Masking Strategies

Masking is the core mechanism that drives JEPA learning. The choice of what to mask, how much, and at what granularity fundamentally shapes what representations the model learns. This page documents every masking approach used across the family, with concrete parameters.

Patch-level masking (standard)

Used by I-JEPA, V-JEPA, V-JEPA 2, V-JEPA 2.1.

The input is divided into a regular grid of patches. A subset is masked (hidden from the encoder) and must be predicted by the predictor from the visible context.

I-JEPA's key insight

The masking strategy is the primary design choice.

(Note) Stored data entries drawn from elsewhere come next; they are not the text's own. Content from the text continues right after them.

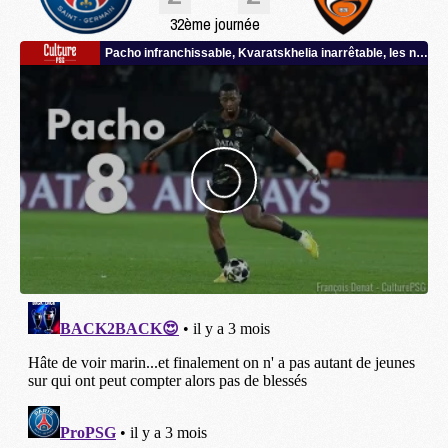
32ème journée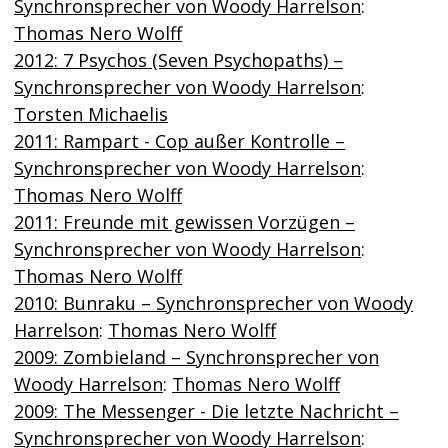
Synchronsprecher von Woody Harrelson
:
Thomas Nero Wolff
2012: 7 Psychos (Seven Psychopaths) –
Synchronsprecher von Woody Harrelson
:
Torsten Michaelis
2011: Rampart - Cop außer Kontrolle –
Synchronsprecher von Woody Harrelson
:
Thomas Nero Wolff
2011: Freunde mit gewissen Vorzügen –
Synchronsprecher von Woody Harrelson
:
Thomas Nero Wolff
2010: Bunraku – Synchronsprecher von Woody
Harrelson
:
Thomas Nero Wolff
2009: Zombieland – Synchronsprecher von
Woody Harrelson
:
Thomas Nero Wolff
2009: The Messenger - Die letzte Nachricht –
Synchronsprecher von Woody Harrelson
: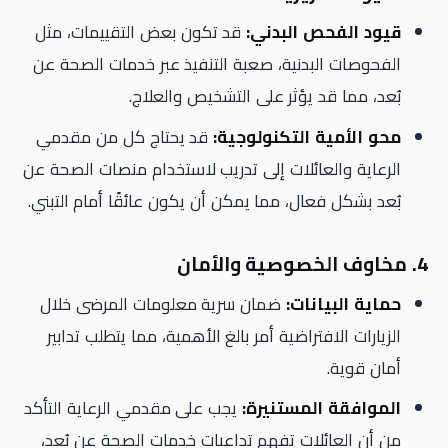
قيود الفحص البدني:
قد تكون بعض التقييمات، مثل
الفحوصات البدنية، صعبة التنفيذ عبر خدمات الصحة عن
بُعد، مما قد يؤثر على التشخيص والعلاج.
محو الأمية التكنولوجية:
قد يحتاج كل من مقدمي
الرعاية والعائلات إلى تدريب لاستخدام منصات الصحة عن
بُعد بشكل فعال، مما يمكن أن يكون عائقًا أمام التبني.
4. مخاوف الخصوصية والأمان
حماية البيانات:
ضمان سرية معلومات المرضى خلال
الزيارات الافتراضية أمر بالغ الأهمية، مما يتطلب تدابير
أمان قوية.
الموافقة المستنيرة:
يجب على مقدمي الرعاية التأكد
من أن العائلات تفهم تداعيات خدمات الصحة عن بُعد،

Two requirements discovered empirically:

Target blocks must be large (semantic scale) — small targets can be predicted from local texture, yielding low-level features
Context must be spatially distributed — a single contiguous context block doesn't provide enough global information

Multiblock masking (V-JEPA 2)

Multiple target blocks are sampled per image/video. The context is everything not masked. Random patches are dropped from the input, and learnable mask tokens (Δy) indicate the positions of dropped patches. These are concatenated with encoder output before the predictor.

V-JEPA 2.1 masking parameters

Concrete parameters from the training recipe:

Spatial mask scale: [0.15, 0.7] (fraction of spatial extent)
Temporal mask scale: [1.0, 1.0] (full temporal span per mask)
Mask aspect ratio: [0.75, 1.5]

Multi-block sampling (3D-JEPA)

Used by 3D-JEPA for point clouds.

A structured sampling approach:

4 target blocks selected via FPS (Farthest Point Sampling), scale range [0.15, 0.2]
1 large context block, scale range [0.85, 1.0]
Overlapping tokens between context and target are removed

Combined with a context-aware decoder that feeds context information via cross-attention at every decoder layer (not just the first). This prevents the encoder from memorizing position-to-target mappings and forces semantic feature learning.

Sequencer-based masking (Point-JEPA)

Used by Point-JEPA for point clouds.

Point clouds lack the natural 2D grid structure of images, so spatial proximity must be computed explicitly. Point-JEPA introduces a greedy sequencer that:

Orders patch embeddings by spatial proximity (greedy algorithm based on coordinate sums)
Uses the ordering to efficiently compute proximity-based context/target selection via indices
Shares computation between context and target selection

Optimal parameters discovered via ablation:

Target ratio: [0.15, 0.2] (fraction of patches as targets)
Context ratio: [0.4, 0.75] (fraction of patches as context)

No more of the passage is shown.